What you need to do:
Repeat the whole listing exactly as it appears.

Excerpted records:

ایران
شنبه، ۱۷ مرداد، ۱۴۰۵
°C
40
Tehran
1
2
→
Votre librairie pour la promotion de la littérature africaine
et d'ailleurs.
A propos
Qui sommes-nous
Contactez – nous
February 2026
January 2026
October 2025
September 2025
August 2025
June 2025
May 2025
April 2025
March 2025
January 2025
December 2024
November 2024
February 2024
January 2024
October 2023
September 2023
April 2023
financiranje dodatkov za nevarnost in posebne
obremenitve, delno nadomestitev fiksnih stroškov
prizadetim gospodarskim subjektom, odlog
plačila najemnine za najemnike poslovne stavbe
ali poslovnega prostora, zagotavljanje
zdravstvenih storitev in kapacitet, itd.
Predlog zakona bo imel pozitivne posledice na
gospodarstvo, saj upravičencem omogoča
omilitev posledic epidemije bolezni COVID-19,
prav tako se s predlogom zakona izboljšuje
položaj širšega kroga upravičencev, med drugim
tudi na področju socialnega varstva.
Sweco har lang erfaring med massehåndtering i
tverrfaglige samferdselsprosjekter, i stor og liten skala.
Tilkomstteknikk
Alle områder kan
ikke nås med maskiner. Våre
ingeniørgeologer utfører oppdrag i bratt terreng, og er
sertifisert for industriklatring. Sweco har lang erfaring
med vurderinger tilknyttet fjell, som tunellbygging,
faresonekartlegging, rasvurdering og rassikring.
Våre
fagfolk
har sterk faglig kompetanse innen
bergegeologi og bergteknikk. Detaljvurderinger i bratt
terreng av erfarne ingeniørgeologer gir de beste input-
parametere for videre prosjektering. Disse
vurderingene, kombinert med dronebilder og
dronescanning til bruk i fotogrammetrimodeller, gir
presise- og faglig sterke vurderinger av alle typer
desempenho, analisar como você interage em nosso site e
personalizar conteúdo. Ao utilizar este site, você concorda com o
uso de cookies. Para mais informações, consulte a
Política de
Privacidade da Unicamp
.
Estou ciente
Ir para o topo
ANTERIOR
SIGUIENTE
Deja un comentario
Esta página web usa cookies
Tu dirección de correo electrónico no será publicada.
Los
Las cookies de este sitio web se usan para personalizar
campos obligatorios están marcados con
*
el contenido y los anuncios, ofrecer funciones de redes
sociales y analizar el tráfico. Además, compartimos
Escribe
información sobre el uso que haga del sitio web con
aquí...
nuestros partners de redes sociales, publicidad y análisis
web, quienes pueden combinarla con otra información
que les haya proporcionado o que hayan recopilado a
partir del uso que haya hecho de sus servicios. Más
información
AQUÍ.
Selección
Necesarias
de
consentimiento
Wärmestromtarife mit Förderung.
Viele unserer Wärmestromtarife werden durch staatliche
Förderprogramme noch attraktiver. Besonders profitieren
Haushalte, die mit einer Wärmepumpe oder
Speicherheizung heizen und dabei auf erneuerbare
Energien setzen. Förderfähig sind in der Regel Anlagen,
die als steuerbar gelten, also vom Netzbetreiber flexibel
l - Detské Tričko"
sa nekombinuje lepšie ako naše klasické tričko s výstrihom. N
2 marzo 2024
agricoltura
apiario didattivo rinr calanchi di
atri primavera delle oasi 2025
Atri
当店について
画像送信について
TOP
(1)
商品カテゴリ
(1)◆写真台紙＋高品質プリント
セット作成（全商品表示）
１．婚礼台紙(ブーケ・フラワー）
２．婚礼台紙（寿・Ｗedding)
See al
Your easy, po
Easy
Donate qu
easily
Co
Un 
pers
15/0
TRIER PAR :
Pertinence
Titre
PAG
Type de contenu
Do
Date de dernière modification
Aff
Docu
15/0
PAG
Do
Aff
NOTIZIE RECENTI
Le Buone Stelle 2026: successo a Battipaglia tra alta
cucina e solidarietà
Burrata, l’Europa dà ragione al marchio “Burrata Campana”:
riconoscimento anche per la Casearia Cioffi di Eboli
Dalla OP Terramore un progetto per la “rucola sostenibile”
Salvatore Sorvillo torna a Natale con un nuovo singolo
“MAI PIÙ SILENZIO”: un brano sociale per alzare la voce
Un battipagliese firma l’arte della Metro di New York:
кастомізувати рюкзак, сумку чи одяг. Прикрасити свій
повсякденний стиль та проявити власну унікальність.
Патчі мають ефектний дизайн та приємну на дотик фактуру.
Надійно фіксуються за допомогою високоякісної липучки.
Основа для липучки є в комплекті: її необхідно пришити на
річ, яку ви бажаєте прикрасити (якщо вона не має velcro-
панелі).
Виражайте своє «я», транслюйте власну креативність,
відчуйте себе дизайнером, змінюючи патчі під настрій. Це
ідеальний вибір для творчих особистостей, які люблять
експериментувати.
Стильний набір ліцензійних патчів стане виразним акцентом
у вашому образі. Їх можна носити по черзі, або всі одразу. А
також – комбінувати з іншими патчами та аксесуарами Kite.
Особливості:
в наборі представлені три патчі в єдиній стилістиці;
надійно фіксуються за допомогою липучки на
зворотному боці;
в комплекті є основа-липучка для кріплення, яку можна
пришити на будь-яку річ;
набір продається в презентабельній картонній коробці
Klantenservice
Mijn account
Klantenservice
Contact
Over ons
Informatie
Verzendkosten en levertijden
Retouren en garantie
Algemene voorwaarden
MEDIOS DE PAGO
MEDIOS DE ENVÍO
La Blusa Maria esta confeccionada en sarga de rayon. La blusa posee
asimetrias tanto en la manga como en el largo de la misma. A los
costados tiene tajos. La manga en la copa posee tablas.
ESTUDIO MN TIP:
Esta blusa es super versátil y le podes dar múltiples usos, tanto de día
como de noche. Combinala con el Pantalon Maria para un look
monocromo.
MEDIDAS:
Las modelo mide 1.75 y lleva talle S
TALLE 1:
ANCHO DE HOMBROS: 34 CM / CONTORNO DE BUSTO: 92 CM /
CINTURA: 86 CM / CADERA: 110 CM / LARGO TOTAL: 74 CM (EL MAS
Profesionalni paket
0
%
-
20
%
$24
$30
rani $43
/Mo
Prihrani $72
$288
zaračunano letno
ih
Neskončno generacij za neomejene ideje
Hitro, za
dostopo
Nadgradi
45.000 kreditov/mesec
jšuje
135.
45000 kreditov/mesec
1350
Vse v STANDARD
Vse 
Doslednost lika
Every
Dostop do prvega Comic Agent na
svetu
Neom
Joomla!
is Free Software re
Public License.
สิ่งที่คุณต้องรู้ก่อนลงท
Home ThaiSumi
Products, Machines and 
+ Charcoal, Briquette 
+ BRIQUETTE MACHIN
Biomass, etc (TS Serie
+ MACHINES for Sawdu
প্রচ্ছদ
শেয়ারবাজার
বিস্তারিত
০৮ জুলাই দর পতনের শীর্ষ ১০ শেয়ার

Reply to the task:
ایران
شنبه، ۱۷ مرداد، ۱۴۰۵
°C
40
Tehran
1
2
→
Votre librairie pour la promotion de la littérature africaine
et d'ailleurs.
A propos
Qui sommes-nous
Contactez – nous
February 2026
January 2026
October 2025
September 2025
August 2025
June 2025
May 2025
April 2025
March 2025
January 2025
December 2024
November 2024
February 2024
January 2024
October 2023
September 2023
April 2023
financiranje dodatkov za nevarnost in posebne
obremenitve, delno nadomestitev fiksnih stroškov
prizadetim gospodarskim subjektom, odlog
plačila najemnine za najemnike poslovne stavbe
ali poslovnega prostora, zagotavljanje
zdravstvenih storitev in kapacitet, itd.
Predlog zakona bo imel pozitivne posledice na
gospodarstvo, saj upravičencem omogoča
omilitev posledic epidemije bolezni COVID-19,
prav tako se s predlogom zakona izboljšuje
položaj širšega kroga upravičencev, med drugim
tudi na področju socialnega varstva.
Sweco har lang erfaring med massehåndtering i
tverrfaglige samferdselsprosjekter, i stor og liten skala.
Tilkomstteknikk
Alle områder kan
ikke nås med maskiner. Våre
ingeniørgeologer utfører oppdrag i bratt terreng, og er
sertifisert for industriklatring. Sweco har lang erfaring
med vurderinger tilknyttet fjell, som tunellbygging,
faresonekartlegging, rasvurdering og rassikring.
Våre
fagfolk
har sterk faglig kompetanse innen
bergegeologi og bergteknikk. Detaljvurderinger i bratt
terreng av erfarne ingeniørgeologer gir de beste input-
parametere for videre prosjektering. Disse
vurderingene, kombinert med dronebilder og
dronescanning til bruk i fotogrammetrimodeller, gir
presise- og faglig sterke vurderinger av alle typer
desempenho, analisar como você interage em nosso site e
personalizar conteúdo. Ao utilizar este site, você concorda com o
uso de cookies. Para mais informações, consulte a
Política de
Privacidade da Unicamp
.
Estou ciente
Ir para o topo
ANTERIOR
SIGUIENTE
Deja un comentario
Esta página web usa cookies
Tu dirección de correo electrónico no será publicada.
Los
Las cookies de este sitio web se usan para personalizar
campos obligatorios están marcados con
*
el contenido y los anuncios, ofrecer funciones de redes
sociales y analizar el tráfico. Además, compartimos
Escribe
información sobre el uso que haga del sitio web con
aquí...
nuestros partners de redes sociales, publicidad y análisis
web, quienes pueden combinarla con otra información
que les haya proporcionado o que hayan recopilado a
partir del uso que haya hecho de sus servicios. Más
información
AQUÍ.
Selección
Necesarias
de
consentimiento
Wärmestromtarife mit Förderung.
Viele unserer Wärmestromtarife werden durch staatliche
Förderprogramme noch attraktiver. Besonders profitieren
Haushalte, die mit einer Wärmepumpe oder
Speicherheizung heizen und dabei auf erneuerbare
Energien setzen. Förderfähig sind in der Regel Anlagen,
die als steuerbar gelten, also vom Netzbetreiber flexibel
l - Detské Tričko"
sa nekombinuje lepšie ako naše klasické tričko s výstrihom. N
2 marzo 2024
agricoltura
apiario didattivo rinr calanchi di
atri primavera delle oasi 2025
Atri
当店について
画像送信について
TOP
(1)
商品カテゴリ
(1)◆写真台紙＋高品質プリント
セット作成（全商品表示）
１．婚礼台紙(ブーケ・フラワー）
２．婚礼台紙（寿・Ｗedding)
See al
Your easy, po
Easy
Donate qu
easily
Co
Un 
pers
15/0
TRIER PAR :
Pertinence
Titre
PAG
Type de contenu
Do
Date de dernière modification
Aff
Docu
15/0
PAG
Do
Aff
NOTIZIE RECENTI
Le Buone Stelle 2026: successo a Battipaglia tra alta
cucina e solidarietà
Burrata, l’Europa dà ragione al marchio “Burrata Campana”:
riconoscimento anche per la Casearia Cioffi di Eboli
Dalla OP Terramore un progetto per la “rucola sostenibile”
Salvatore Sorvillo torna a Natale con un nuovo singolo
“MAI PIÙ SILENZIO”: un brano sociale per alzare la voce
Un battipagliese firma l’arte della Metro di New York:
кастомізувати рюкзак, сумку чи одяг. Прикрасити свій
повсякденний стиль та проявити власну унікальність.
Патчі мають ефектний дизайн та приємну на дотик фактуру.
Надійно фіксуються за допомогою високоякісної липучки.
Основа для липучки є в комплекті: її необхідно пришити на
річ, яку ви бажаєте прикрасити (якщо вона не має velcro-
панелі).
Виражайте своє «я», транслюйте власну креативність,
відчуйте себе дизайнером, змінюючи патчі під настрій. Це
ідеальний вибір для творчих особистостей, які люблять
експериментувати.
Стильний набір ліцензійних патчів стане виразним акцентом
у вашому образі. Їх можна носити по черзі, або всі одразу. А
також – комбінувати з іншими патчами та аксесуарами Kite.
Особливості:
в наборі представлені три патчі в єдиній стилістиці;
надійно фіксуються за допомогою липучки на
зворотному боці;
в комплекті є основа-липучка для кріплення, яку можна
пришити на будь-яку річ;
набір продається в презентабельній картонній коробці
Klantenservice
Mijn account
Klantenservice
Contact
Over ons
Informatie
Verzendkosten en levertijden
Retouren en garantie
Algemene voorwaarden
MEDIOS DE PAGO
MEDIOS DE ENVÍO
La Blusa Maria esta confeccionada en sarga de rayon. La blusa posee
asimetrias tanto en la manga como en el largo de la misma. A los
costados tiene tajos. La manga en la copa posee tablas.
ESTUDIO MN TIP:
Esta blusa es super versátil y le podes dar múltiples usos, tanto de día
como de noche. Combinala con el Pantalon Maria para un look
monocromo.
MEDIDAS:
Las modelo mide 1.75 y lleva talle S
TALLE 1:
ANCHO DE HOMBROS: 34 CM / CONTORNO DE BUSTO: 92 CM /
CINTURA: 86 CM / CADERA: 110 CM / LARGO TOTAL: 74 CM (EL MAS
Profesionalni paket
0
%
-
20
%
$24
$30
rani $43
/Mo
Prihrani $72
$288
zaračunano letno
ih
Neskončno generacij za neomejene ideje
Hitro, za
dostopo
Nadgradi
45.000 kreditov/mesec
jšuje
135.
45000 kreditov/mesec
1350
Vse v STANDARD
Vse 
Doslednost lika
Every
Dostop do prvega Comic Agent na
svetu
Neom
Joomla!
is Free Software re
Public License.
สิ่งที่คุณต้องรู้ก่อนลงท
Home ThaiSumi
Products, Machines and 
+ Charcoal, Briquette 
+ BRIQUETTE MACHIN
Biomass, etc (TS Serie
+ MACHINES for Sawdu
প্রচ্ছদ
শেয়ারবাজার
বিস্তারিত
০৮ জুলাই দর পতনের শীর্ষ ১০ শেয়ার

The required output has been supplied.